Yu Yunhong, Jiang Peng, Sun Pan, Su Na, Lin Fangzhao
Institute of Blood Transfusion, Chinese Academy of Medical Science and Peking Union Medical College, Chengdu, Sichuan 610052, P.R. China.
Exp Ther Med. 2021 Jul;22(1):693. doi: 10.3892/etm.2021.10125. Epub 2021 May 2.
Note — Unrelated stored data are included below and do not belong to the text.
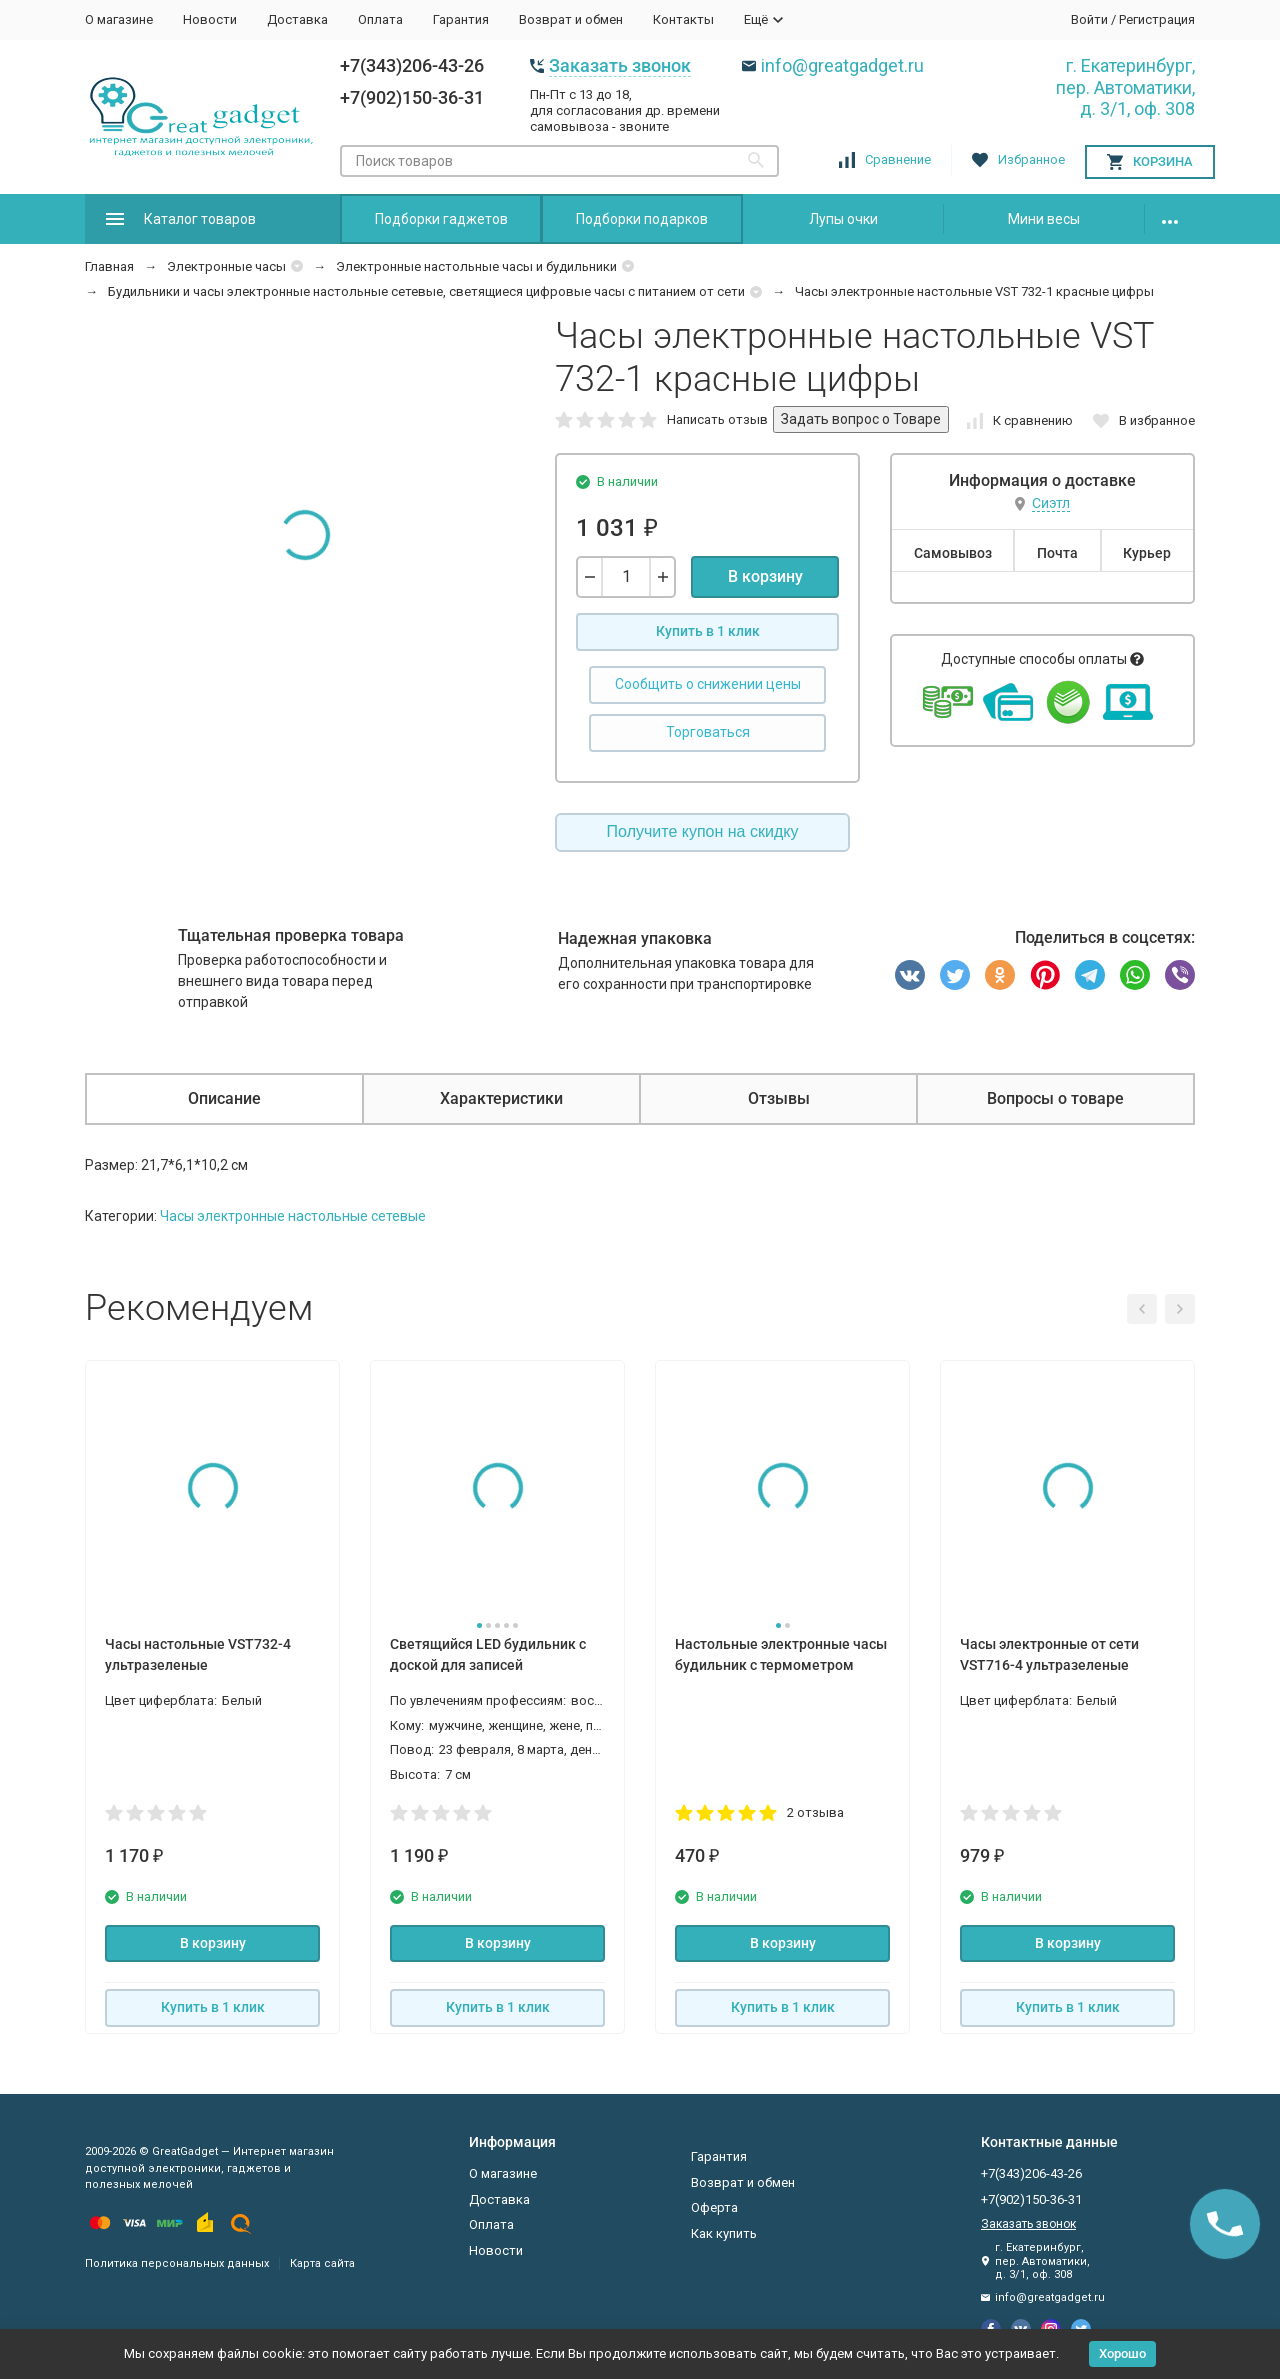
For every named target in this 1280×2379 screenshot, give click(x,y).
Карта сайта (322, 2263)
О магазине (119, 19)
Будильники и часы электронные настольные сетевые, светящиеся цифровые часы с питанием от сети (426, 291)
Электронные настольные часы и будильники (476, 266)
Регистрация (1157, 19)
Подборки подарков (642, 219)
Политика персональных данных (177, 2263)
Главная (109, 266)
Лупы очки (843, 219)
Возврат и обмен (571, 19)
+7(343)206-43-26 (412, 65)
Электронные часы (226, 266)
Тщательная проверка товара (291, 935)
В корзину (765, 576)
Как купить (724, 2233)
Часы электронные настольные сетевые (293, 1216)
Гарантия (461, 19)
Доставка (297, 19)
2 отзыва (815, 1812)
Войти (1089, 19)
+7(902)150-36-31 (412, 97)
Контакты (683, 19)
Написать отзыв (717, 419)
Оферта (714, 2207)
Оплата (380, 19)
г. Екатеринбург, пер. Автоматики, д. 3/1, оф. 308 (1125, 87)
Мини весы (1044, 219)
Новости (210, 19)
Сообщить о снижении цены (708, 684)
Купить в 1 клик (708, 631)
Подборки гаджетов (441, 219)
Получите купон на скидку (703, 831)
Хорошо (1122, 2353)
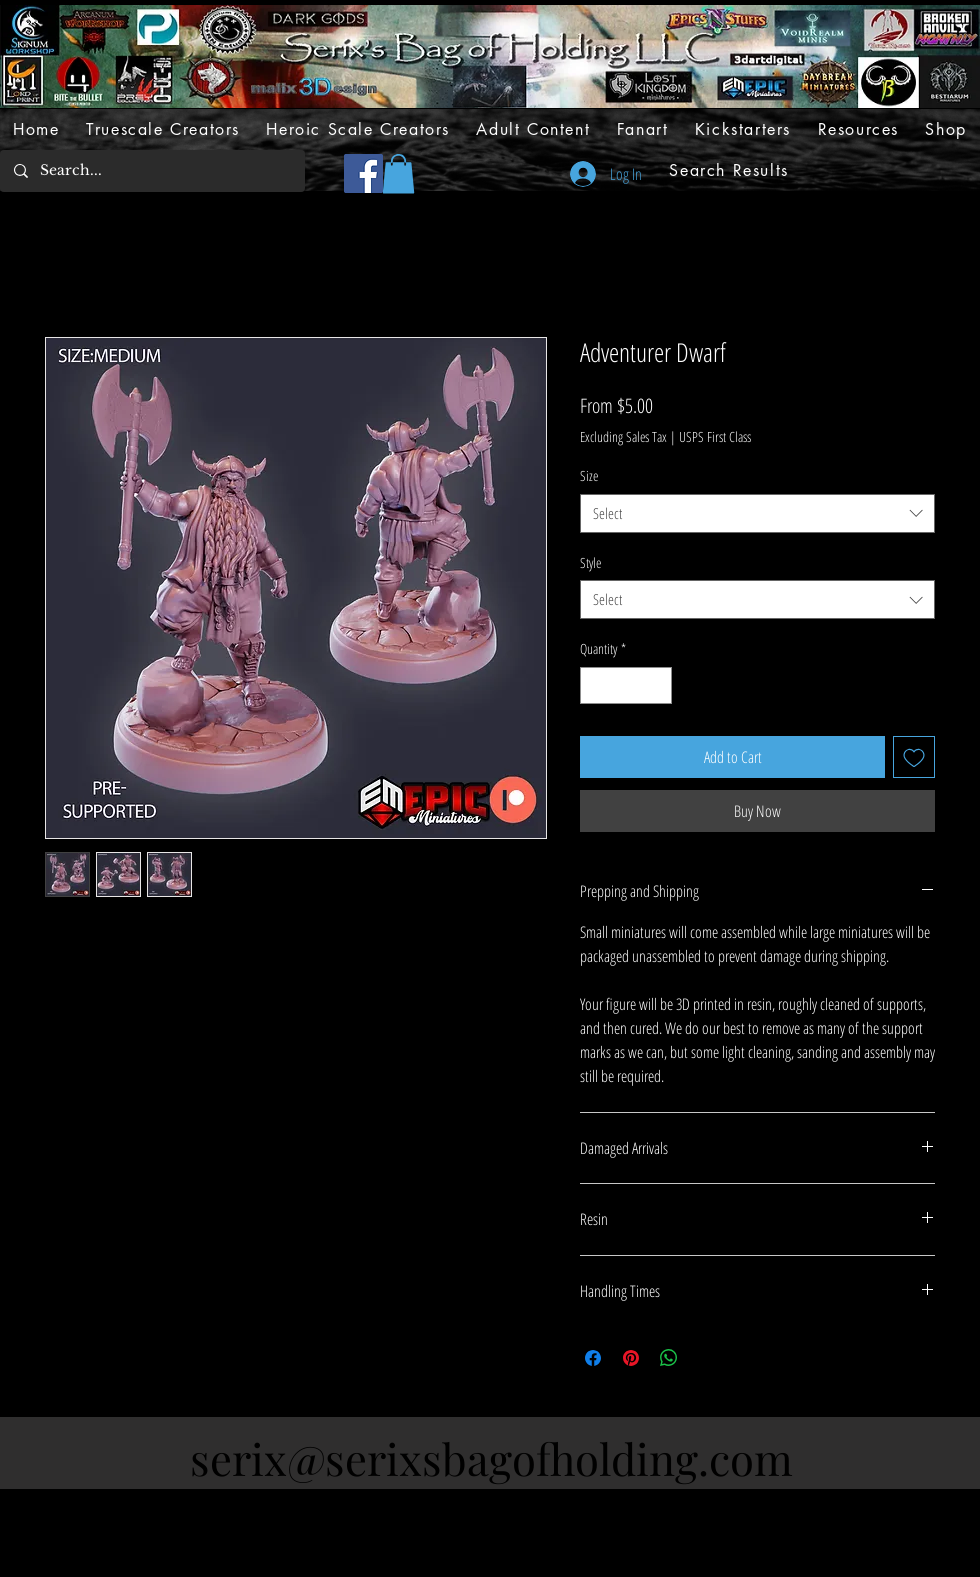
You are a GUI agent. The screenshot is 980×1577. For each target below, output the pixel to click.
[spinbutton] (626, 685)
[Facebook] (363, 173)
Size (589, 475)
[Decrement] (595, 685)
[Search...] (151, 171)
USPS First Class (715, 436)
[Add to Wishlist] (914, 757)
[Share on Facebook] (593, 1358)
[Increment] (656, 685)
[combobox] (757, 513)
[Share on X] (707, 1358)
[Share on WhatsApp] (669, 1358)
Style (590, 562)
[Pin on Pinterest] (631, 1358)
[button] (398, 173)
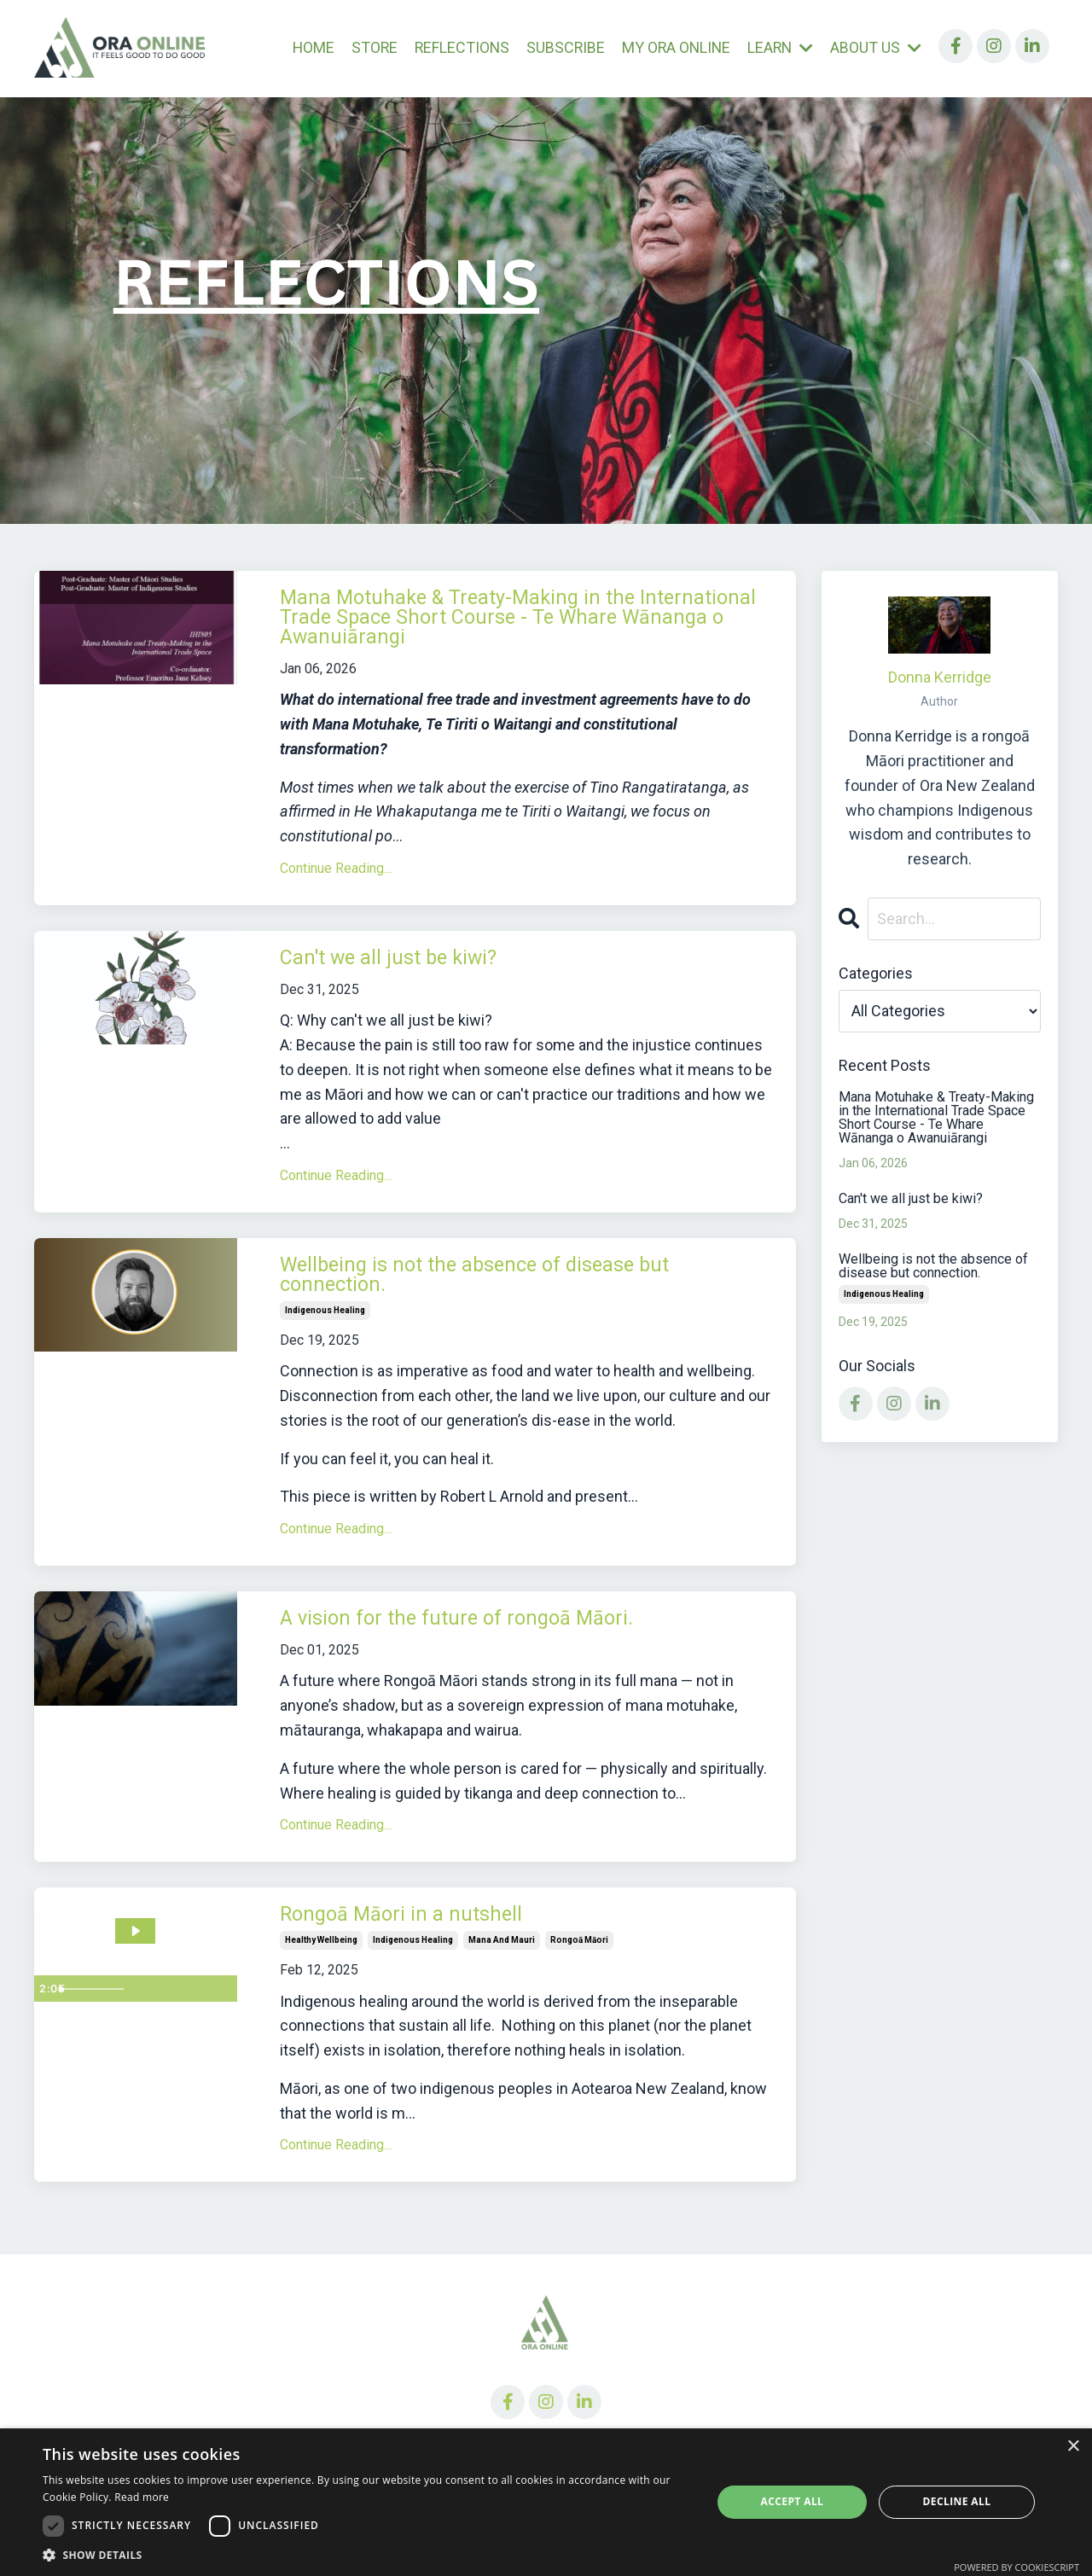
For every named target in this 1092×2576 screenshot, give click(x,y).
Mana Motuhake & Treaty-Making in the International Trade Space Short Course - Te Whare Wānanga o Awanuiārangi (528, 626)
Death receptor 3 (DR3) and its corresponding ligand, tumor necrosis factor-like ligand 1A (TL1A), belong to the tumor necrosis factor superfamily. Signaling via this receptor-ligand pair results in pro-inflammatory and anti-inflammatory effects. Effector lymphocytes can be activated to exert pro-inflammatory activity by triggering the DR3/TL1A pathway. By contrast, DR3/TL1A signaling also induces expansion of the suppressive function of regulatory T cells, which serve an important role in exerting anti-inflammatory functions and maintaining immune homeostasis. Preclinical evidence indicates that neutralizing and agonistic antibodies, as well as ligand-based approaches targeting the DR3/TL1A pathway, may be used to treat diseases, including inflammatory and immune-mediated diseases. Accumulating evidence has suggested that modulating the DR3/TL1A pathway is a promising therapeutic approach for patients with these diseases. This review discusses preclinical models to gauge the progress of therapeutic strategies for diseases involving the DR3/TL1A pathway to aid in drug development.
死亡受体3(DR3)及其相应配体肿瘤坏死因子样配体1A(TL1A)属于肿瘤坏死因子超家族。通过这一受体-配体对进行的信号传导会产生促炎和抗炎作用。效应淋巴细胞可通过触发DR3/TL1A途径被激活以发挥促炎活性。相比之下,DR3/TL1A信号传导还会诱导调节性T细胞抑制功能的扩展,调节性T细胞在发挥抗炎功能和维持免疫稳态方面发挥重要作用。临床前证据表明,中和抗体、激动性抗体以及针对DR3/TL1A途径的基于配体的方法可用于治疗包括炎症性和免疫介导性疾病在内的多种疾病。越来越多的证据表明,调节DR3/TL1A途径对这些疾病患者而言是一种有前景的治疗方法。本综述讨论了用于评估涉及DR3/TL1A途径疾病治疗策略进展的临床前模型,以助力药物研发。